Sexta-feira. Sempre cheia. Dia de trabalho intenso. Mudei os horários — não porque tenha algo a esconder, mas porque aprendi a gostar da discrição. Há dias em que ser invisível é a minha paz. Saio cedo de casa, sem ruído, quase como um ninja urbano, e volto da mesma forma: sem rasto. A rotina não é simples. Exige elasticidade, paciência, resistência — física e emocional.

Nesta sexta, o meu filho não foi à escola. Estava doente. Ficou em casa, e eu cuidei dele como só uma mãe sabe cuidar: entre termómetros, chá de limão e mimos infinitos. Estivemos juntos até ao último minuto possível. Depois saí — não para descansar, mas para continuar. A vida não abranda só porque estamos cansadas.

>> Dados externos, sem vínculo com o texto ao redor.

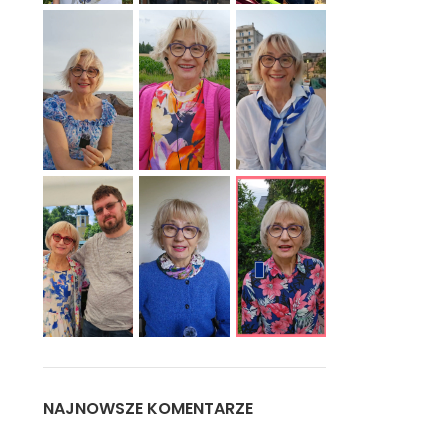
NAJNOWSZE KOMENTARZE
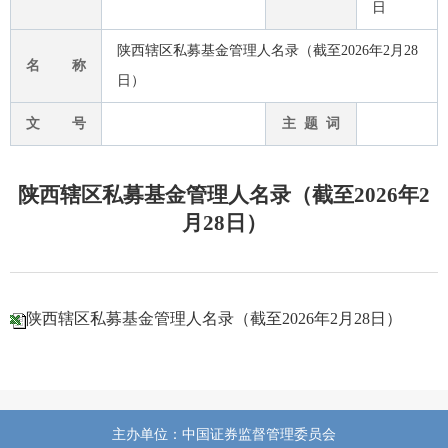
日
陕西辖区私募基金管理人名录（截至2026年2月28
名 称
日）
文 号
主 题 词
陕西辖区私募基金管理人名录（截至2026年2
月28日）
陕西辖区私募基金管理人名录（截至2026年2月28日）
主办单位：中国证券监督管理委员会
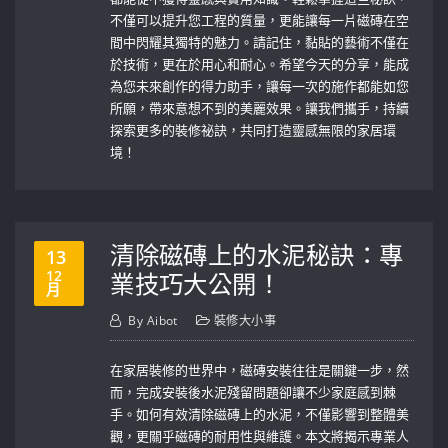
不僅可以提升您工程的質量，更能讓每一片磁磚在空
間中閃耀其獨特的魅力。請記住，黏貼的藝術不僅在
於技術，更在於用心和耐心。希望今天的分享，能成
為您未來創作的得力助手，讓每一次的施作都能如您
所願，帶來意想不到的美麗效果。讓我們攜手，持續
探索更多的裝修祕訣，共同打造靈感無限的家居環
境！
清除磁磚上的水泥秘訣：專
13
12
業技巧大公開！
月
By
Aibot
裝修大小事
在家居裝修的世界中，磁磚安裝往往是關鍵一步，然
而，完成安裝後水泥殘留問題卻讓不少家庭感到棘
手。如何有效清除磁磚上的水泥，不僅影響到整體美
觀，更關乎磁磚的耐用性與維護。本文將揭示專業人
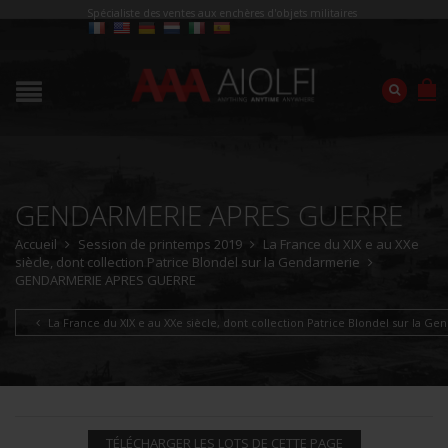
Spécialiste des ventes aux enchères d'objets militaires
GENDARMERIE APRES GUERRE
Accueil
Session de printemps 2019
La France du XIX e au XXe
siècle, dont collection Patrice Blondel sur la Gendarmerie
GENDARMERIE APRES GUERRE
La France du XIX e au XXe siècle, dont collection Patrice Blondel sur la G
TÉLÉCHARGER LES LOTS DE CETTE PAGE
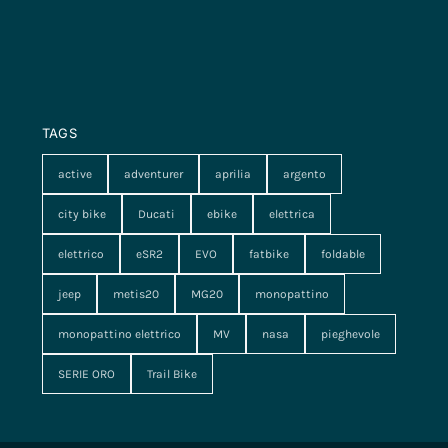
TAGS
active
adventurer
aprilia
argento
city bike
Ducati
ebike
elettrica
elettrico
eSR2
EVO
fatbike
foldable
jeep
metis20
MG20
monopattino
monopattino elettrico
MV
nasa
pieghevole
SERIE ORO
Trail Bike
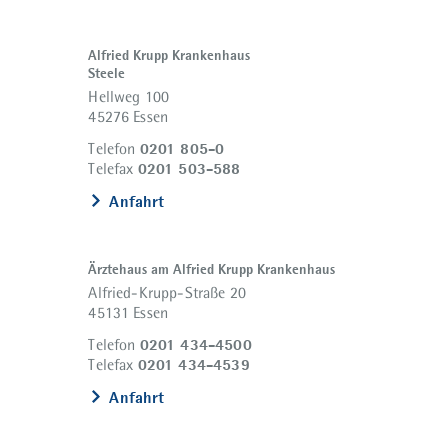
Alfried Krupp Krankenhaus
Steele
Hellweg 100
45276 Essen
0201 805-0
Telefon
0201 503-588
Telefax
Anfahrt
Ärztehaus am Alfried Krupp Krankenhaus
Alfried-Krupp-Straße 20
45131 Essen
0201 434-4500
Telefon
0201 434-4539
Telefax
Anfahrt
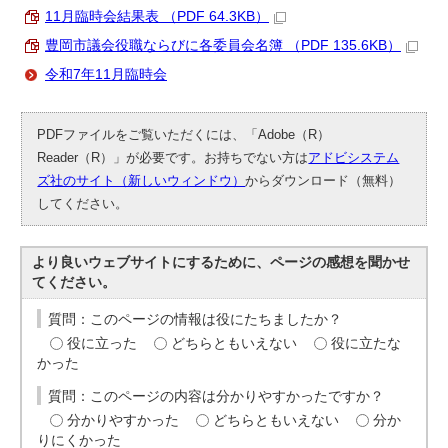
11月臨時会結果表 （PDF 64.3KB）
豊岡市議会役職ならびに各委員会名簿 （PDF 135.6KB）
令和7年11月臨時会
PDFファイルをご覧いただくには、「Adobe（R）
Reader（R）」が必要です。お持ちでない方は
アドビシステム
ズ社のサイト（新しいウィンドウ）
からダウンロード（無料）
してください。
より良いウェブサイトにするために、ページの感想を聞かせ
てください。
質問：このページの情報は役にたちましたか？
役に立った
どちらともいえない
役に立たな
かった
質問：このページの内容は分かりやすかったですか？
分かりやすかった
どちらともいえない
分か
りにくかった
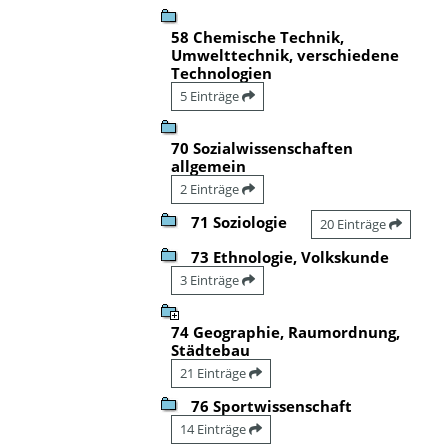
58 Chemische Technik,
Umwelttechnik, verschiedene
Technologien
5 Einträge
70 Sozialwissenschaften
allgemein
2 Einträge
71 Soziologie
20 Einträge
73 Ethnologie, Volkskunde
3 Einträge
74 Geographie, Raumordnung,
Städtebau
21 Einträge
76 Sportwissenschaft
14 Einträge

Atravesso o parque, como tantas vezes, para ir até casa de uma amiga. Um hábito de fim de tarde, partilhado entre confidências e silêncios confortáveis. Mas naquele dia, antes disso, tinha ainda o compromisso mais silencioso e importante: o voluntariado. Continuo a fazê-lo com o mesmo amor e sentido de missão de sempre — mesmo quando estou cansada, mesmo quando ninguém vê.

Estava a fechar a loja solidária quando uma utente, com voz baixa e um certo receio nos olhos, perguntou se ainda a podia atender. Olhei o relógio. A loja estava oficialmente encerrada, a minha amiga já esperava, o meu filho tinha acabado de me ligar a pedir que voltasse. Tinha mil razões para dizer não. Mas uma só razão para dizer sim: ela precisava.

Disse-lhe que só tínhamos uns minutos. Se fosse rápida e eu também, resolveríamos tudo. E assim foi. Ouvi-a, orientei, ajudei. No fim, com um sorriso tímido, perguntou se podia despedir-se com um beijo e um abraço. Fiquei ali, por um segundo, parada. Há tanto tempo que um abraço não vinha com tanta honestidade.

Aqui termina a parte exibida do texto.